### What you have to do
Restate word for word the lines that run from the one containing "2．书中的定义是以未知数的个数和次数为标准，用" to the last line of the data, both ends included.

Information supplied below:

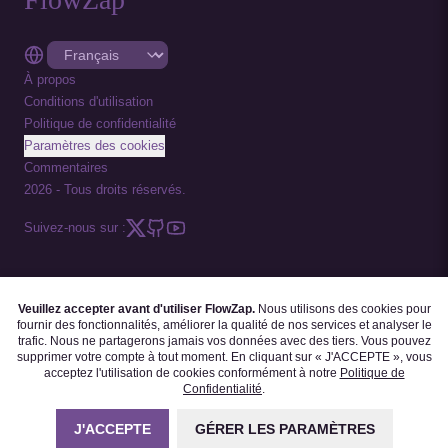
À propos
Conditions d'utilisation
Politique de confidentialité
Paramètres des cookies
Commentaires
2026
-
Tous droits réservés.
Suivez-nous sur :
Veuillez accepter avant d'utiliser FlowZap.
Nous utilisons des cookies pour
CODE FLOWZAP
|
MODÈLES DE DIAGRAMMES
|
TUTORIELS
|
BLOGUE
|
fournir des fonctionnalités, améliorer la qualité de nos services et analyser le
FAQ
trafic. Nous ne partagerons jamais vos données avec des tiers. Vous pouvez
supprimer votre compte à tout moment. En cliquant sur « J'ACCEPTE », vous
acceptez l'utilisation de cookies conformément à notre
Politique de
Confidentialité
.
J'ACCEPTE
GÉRER LES PARAMÈTRES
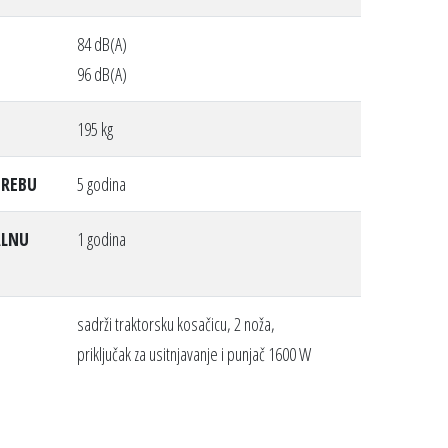
84 dB(A)
96 dB(A)
195 kg
TREBU
5 godina
ALNU
1 godina
sadrži traktorsku kosačicu, 2 noža,
priključak za usitnjavanje i punjač 1600 W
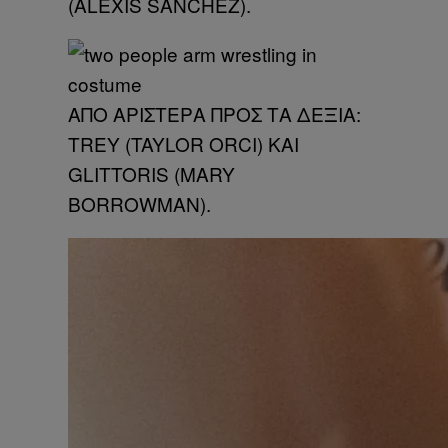
(ALEXIS SANCHEZ).
ΑΠΟ ΑΡΙΣΤΕΡΑ ΠΡΟΣ ΤΑ ΔΕΞΙΑ:
TREY (TAYLOR ORCI) ΚΑΙ
GLITTORIS (MARY
BORROWMAN).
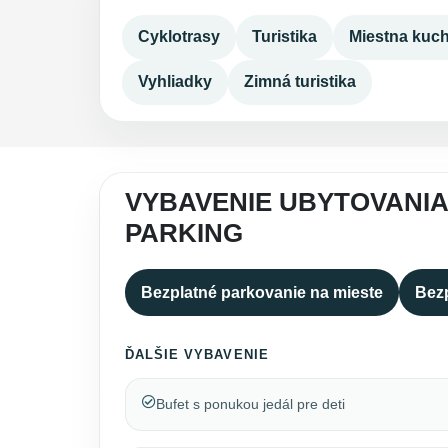
Cyklotrasy
Turistika
Miestna kuc
Vyhliadky
Zimná turistika
VYBAVENIE UBYTOVANIA
PARKING
Bezplatné parkovanie na mieste
Bezp
ĎALŠIE VYBAVENIE
Bufet s ponukou jedál pre deti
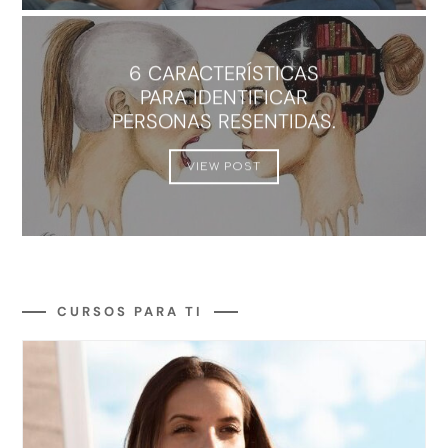
6 CARACTERÍSTICAS
PARA IDENTIFICAR
PERSONAS RESENTIDAS.
VIEW POST
CURSOS PARA TI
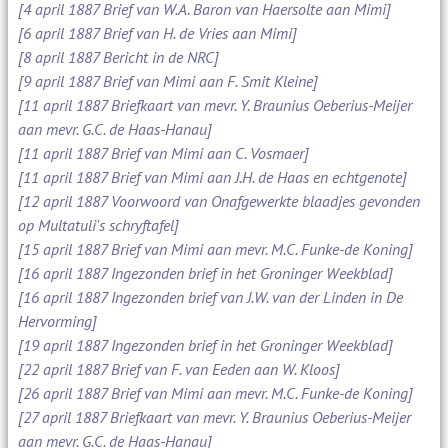
[4 april 1887 Brief van W.A. Baron van Haersolte aan Mimi]
[6 april 1887 Brief van H. de Vries aan Mimi]
[8 april 1887 Bericht in de NRC]
[9 april 1887 Brief van Mimi aan F. Smit Kleine]
[11 april 1887 Briefkaart van mevr. Y. Braunius Oeberius-Meijer
aan mevr. G.C. de Haas-Hanau]
[11 april 1887 Brief van Mimi aan C. Vosmaer]
[11 april 1887 Brief van Mimi aan J.H. de Haas en echtgenote]
[12 april 1887 Voorwoord van Onafgewerkte blaadjes gevonden
op Multatuli's schryftafel]
[15 april 1887 Brief van Mimi aan mevr. M.C. Funke-de Koning]
[16 april 1887 Ingezonden brief in het Groninger Weekblad]
[16 april 1887 Ingezonden brief van J.W. van der Linden in De
Hervorming]
[19 april 1887 Ingezonden brief in het Groninger Weekblad]
[22 april 1887 Brief van F. van Eeden aan W. Kloos]
[26 april 1887 Brief van Mimi aan mevr. M.C. Funke-de Koning]
[27 april 1887 Briefkaart van mevr. Y. Braunius Oeberius-Meijer
aan mevr. G.C. de Haas-Hanau]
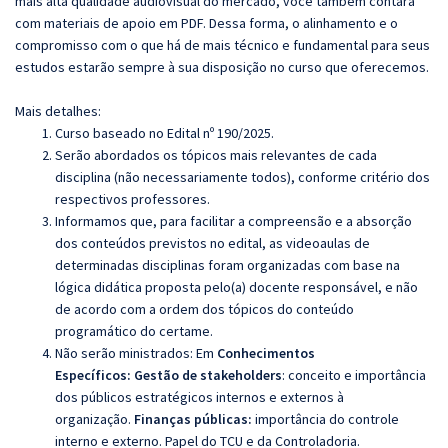
mais alta qualidade audiovisual do mercado, você também contará
com materiais de apoio em PDF. Dessa forma, o alinhamento e o
compromisso com o que há de mais técnico e fundamental para seus
estudos estarão sempre à sua disposição no curso que oferecemos.
Mais detalhes:
Curso baseado no Edital nº 190/2025.
Serão abordados os tópicos mais relevantes de cada
disciplina (não necessariamente todos), conforme critério dos
respectivos professores.
Informamos que, para facilitar a compreensão e a absorção
dos conteúdos previstos no edital, as videoaulas de
determinadas disciplinas foram organizadas com base na
lógica didática proposta pelo(a) docente responsável, e não
de acordo com a ordem dos tópicos do conteúdo
programático do certame.
Não serão ministrados:
Em
Conhecimentos
Específicos:
Gestão de stakeholders
: conceito e importância
dos públicos estratégicos internos e externos à
organização.
Finanças públicas:
importância do controle
interno e externo.
Papel do TCU e da Controladoria.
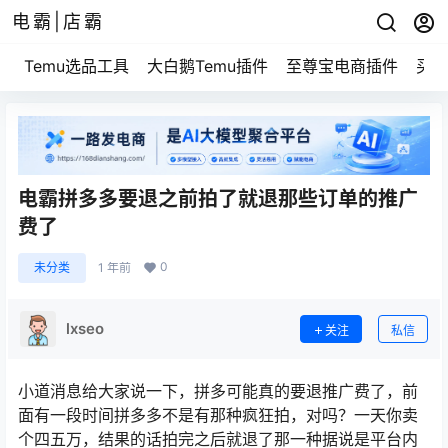
电霸|店霸
Temu选品工具
大白鹅Temu插件
至尊宝电商插件
买家
电霸拼多多要退之前拍了就退那些订单的推广
费了
0
未分类
1 年前
lxseo
关注
私信
小道消息给大家说一下，拼多可能真的要退推广费了，前
面有一段时间拼多多不是有那种疯狂拍，对吗？一天你卖
个四五万，结果的话拍完之后就退了那一种据说是平台内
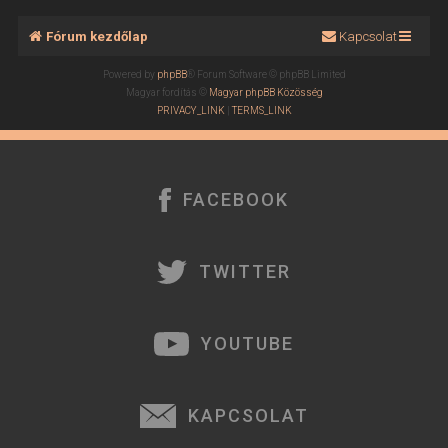
Fórum kezdőlap
Kapcsolat
Powered by
phpBB
® Forum Software © phpBB Limited
Magyar fordítás ©
Magyar phpBB Közösség
PRIVACY_LINK
|
TERMS_LINK
FACEBOOK
TWITTER
YOUTUBE
KAPCSOLAT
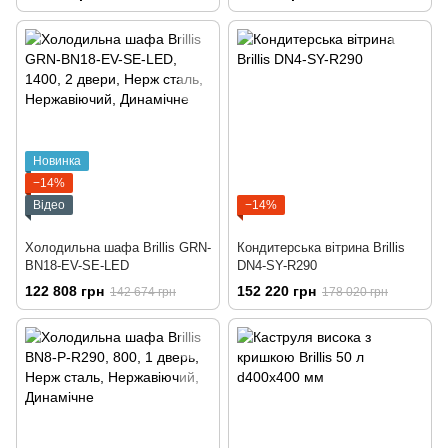
Новинка
−14%
Відео
−14%
Холодильна шафа Brillis GRN-
Кондитерська вітрина Brillis
BN18-EV-SE-LED
DN4-SY-R290
122 808 грн
152 220 грн
142 674 грн
178 020 грн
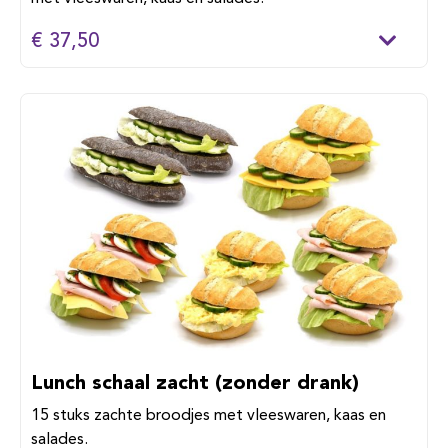
€ 37,50
Lunch schaal zacht (zonder drank)
15 stuks zachte broodjes met vleeswaren, kaas en
salades.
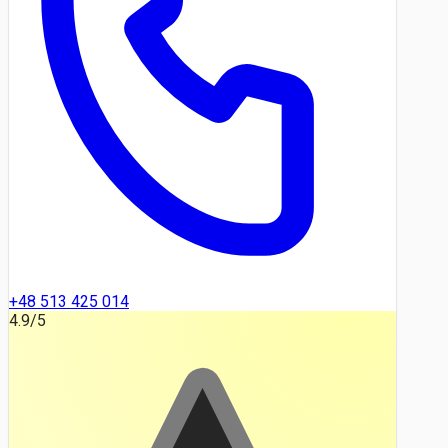
+48 513 425 014
4.9
/5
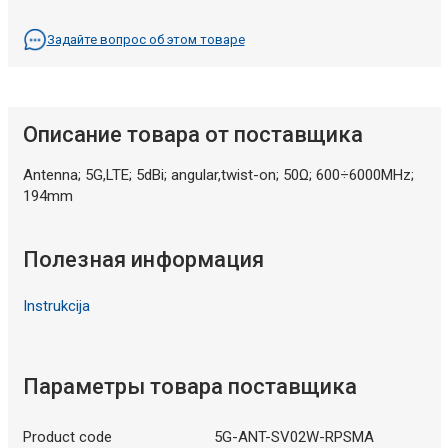
Задайте вопрос об этом товаре
Описание товара от поставщика
Antenna; 5G,LTE; 5dBi; angular,twist-on; 50Ω; 600÷6000MHz;
194mm
Полезная информация
Instrukcija
Параметры товара поставщика
Product code
5G-ANT-SV02W-RPSMA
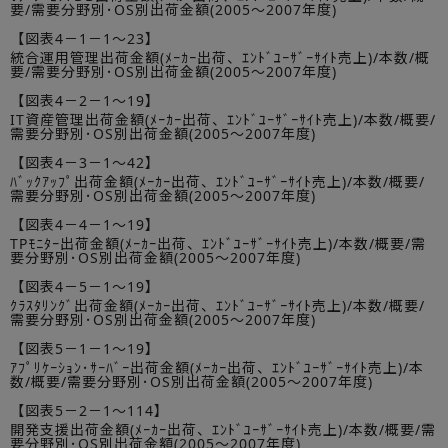
要/需要分野別･OS別出荷金額(2005～2007年度)
【図表4－1－1～23】
統合運用管理出荷金額(ﾒｰｶｰ出荷、ｴﾝﾄﾞﾕｰｻﾞｰｻｲﾄ売上)/本数/概
要/需要分野別･OS別出荷金額(2005～2007年度)
【図表4－2－1～19】
IT資産管理出荷金額(ﾒｰｶｰ出荷、ｴﾝﾄﾞﾕｰｻﾞｰｻｲﾄ売上)/本数/概要/
需要分野別･OS別出荷金額(2005～2007年度)
【図表4－3－1～42】
ﾊﾞｯｸｱｯﾌﾟ出荷金額(ﾒｰｶｰ出荷、ｴﾝﾄﾞﾕｰｻﾞｰｻｲﾄ売上)/本数/概要/
需要分野別･OS別出荷金額(2005～2007年度)
【図表4－4－1～19】
TPﾓﾆﾀｰ出荷金額(ﾒｰｶｰ出荷、ｴﾝﾄﾞﾕｰｻﾞｰｻｲﾄ売上)/本数/概要/需
要分野別･OS別出荷金額(2005～2007年度)
【図表4－5－1～19】
ｸﾗｽﾀﾘﾝｸﾞ出荷金額(ﾒｰｶｰ出荷、ｴﾝﾄﾞﾕｰｻﾞｰｻｲﾄ売上)/本数/概要/
需要分野別･OS別出荷金額(2005～2007年度)
【図表5－1－1～19】
ｱﾌﾟﾘｹｰｼｮﾝ･ｻｰﾊﾞｰ出荷金額(ﾒｰｶｰ出荷、ｴﾝﾄﾞﾕｰｻﾞｰｻｲﾄ売上)/本
数/概要/需要分野別･OS別出荷金額(2005～2007年度)
【図表5－2－1～114】
開発支援出荷金額(ﾒｰｶｰ出荷、ｴﾝﾄﾞﾕｰｻﾞｰｻｲﾄ売上)/本数/概要/需
要分野別･OS別出荷金額(2005～2007年度)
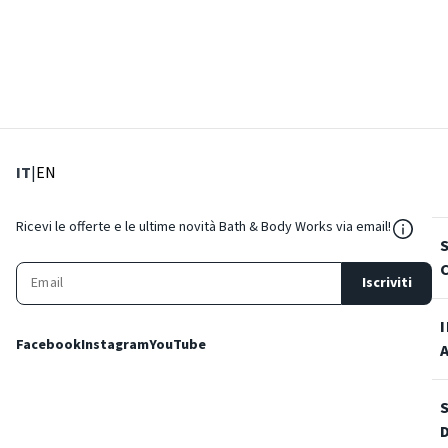
: Lingua corrente
: Imposta lingua
IT
|
EN
${Reso
Ricevi le offerte e le ultime novità Bath & Body Works via email!
Iscriviti
Facebook
Instagram
YouTube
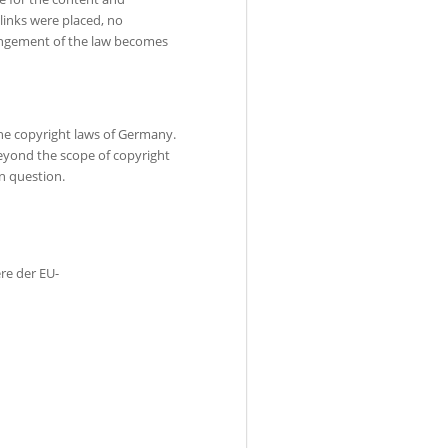
links were placed, no
ringement of the law becomes
he copyright laws of Germany.
 beyond the scope of copyright
in question.
re der EU-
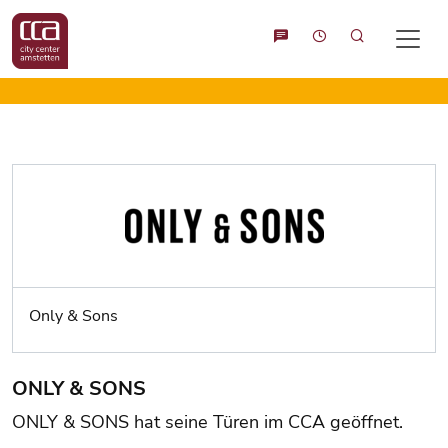
Suche
Only & Sons
ONLY & SONS
ONLY & SONS hat seine Türen im CCA geöffnet.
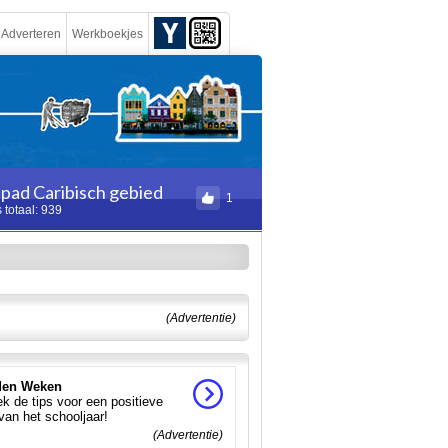
Adverteren
Werkboekjes
pad Caribisch gebied
1
 totaal: 939
(Advertentie)
en Weken
k de tips voor een positieve
 van het schooljaar!
(Advertentie)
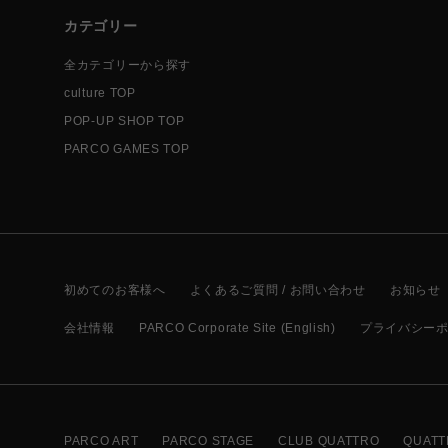
カテゴリー
全カテゴリーから探す
culture TOP
POP-UP SHOP TOP
PARCO GAMES TOP
初めてのお客様へ
よくあるご質問 / お問い合わせ
お知らせ
会社情報
PARCO Corporate Site (English)
プライバシー
PARCO ART
PARCO STAGE
CLUB QUATTRO
QUATT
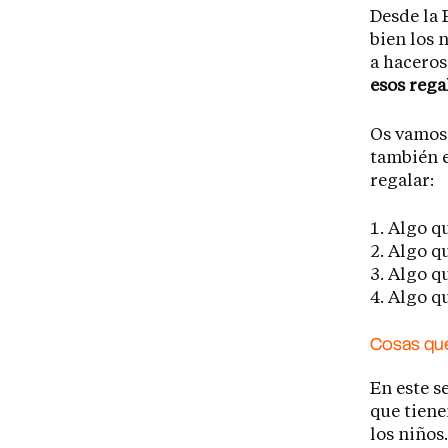
Desde la 
bien los 
a haceros
esos rega
Os vamos
también e
regalar:
Algo qu
Algo q
Algo q
Algo q
Cosas que 
En este s
que tiene
los niños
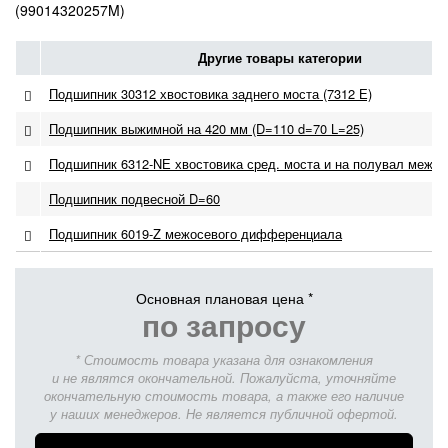
(99014320257M)
Другие товары категории
Подшипник 30312 хвостовика заднего моста (7312 Е)
Подшипник выжимной на 420 мм (D=110 d=70 L=25)
Подшипник 6312-NЕ хвостовика сред. моста и на полувал межо
Подшипник подвесной D=60
Подшипник 6019-Z межосевого дифференциала
Основная плановая цена *
по запросу
* Стоимость товара указана для ознакомления
и не являтся окончательной. Пожалуйста, уточняйте
окончательную стоимость товара, а также его наличие
у наших менеджеров. Не является публичной офертой.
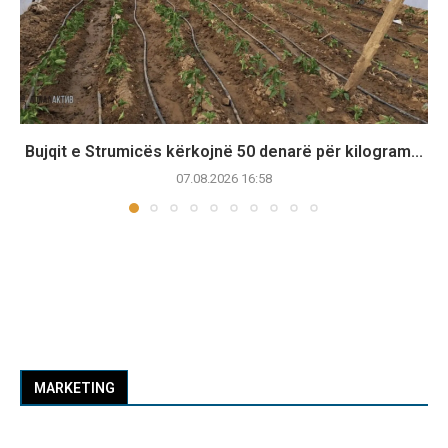
Bujqit e Strumicës kërkojnë 50 denarë për kilogram...
07.08.2026 16:58
MARKETING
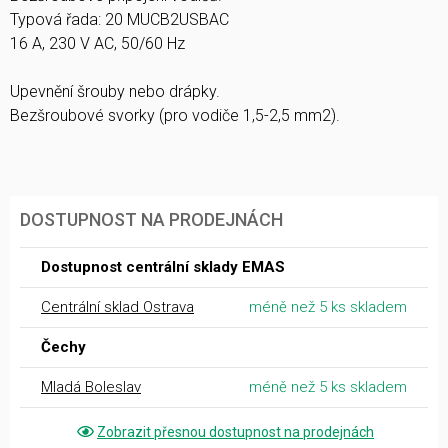
Typová řada: 20 MUCB2USBAC
16 A, 230 V AC, 50/60 Hz
Upevnění šrouby nebo drápky.
Bezšroubové svorky (pro vodiče 1,5-2,5 mm2).
DOSTUPNOST NA PRODEJNÁCH
Dostupnost centrální sklady EMAS
Centrální sklad Ostrava
méně než 5 ks skladem
Čechy
Mladá Boleslav
méně než 5 ks skladem
Zobrazit přesnou dostupnost na prodejnách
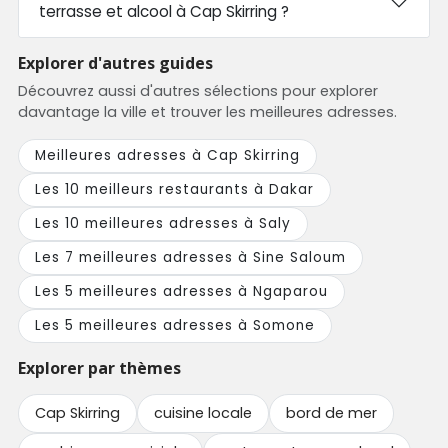
terrasse et alcool à Cap Skirring ?
Explorer d'autres guides
Découvrez aussi d'autres sélections pour explorer
davantage la ville et trouver les meilleures adresses.
Meilleures adresses à Cap Skirring
Les 10 meilleurs restaurants à Dakar
Les 10 meilleures adresses à Saly
Les 7 meilleures adresses à Sine Saloum
Les 5 meilleures adresses à Ngaparou
Les 5 meilleures adresses à Somone
Explorer par thèmes
Cap Skirring
cuisine locale
bord de mer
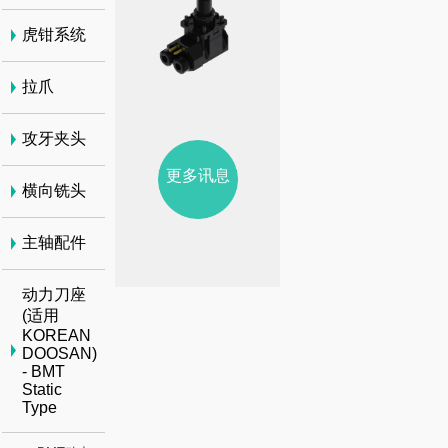
虎钳系统
拉爪
攻牙夹头
更多讯息
横向铣头
主轴配件
动力刀座
(适用
KOREAN
DOOSAN)
- BMT
Static
Type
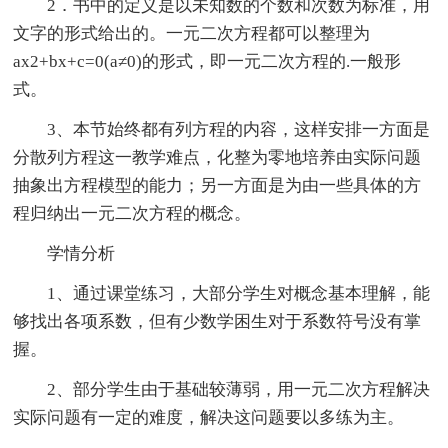
2．书中的定义是以未知数的个数和次数为标准，用
文字的形式给出的。一元二次方程都可以整理为
ax2+bx+c=0(a≠0)的形式，即一元二次方程的.一般形
式。
3、本节始终都有列方程的内容，这样安排一方面是
分散列方程这一教学难点，化整为零地培养由实际问题
抽象出方程模型的能力；另一方面是为由一些具体的方
程归纳出一元二次方程的概念。
学情分析
1、通过课堂练习，大部分学生对概念基本理解，能
够找出各项系数，但有少数学困生对于系数符号没有掌
握。
2、部分学生由于基础较薄弱，用一元二次方程解决
实际问题有一定的难度，解决这问题要以多练为主。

End of Information supplied.

### Answer section
2．书中的定义是以未知数的个数和次数为标准，用
文字的形式给出的。一元二次方程都可以整理为
ax2+bx+c=0(a≠0)的形式，即一元二次方程的.一般形
式。
3、本节始终都有列方程的内容，这样安排一方面是
分散列方程这一教学难点，化整为零地培养由实际问题
抽象出方程模型的能力；另一方面是为由一些具体的方
程归纳出一元二次方程的概念。
学情分析
1、通过课堂练习，大部分学生对概念基本理解，能
够找出各项系数，但有少数学困生对于系数符号没有掌
握。
2、部分学生由于基础较薄弱，用一元二次方程解决
实际问题有一定的难度，解决这问题要以多练为主。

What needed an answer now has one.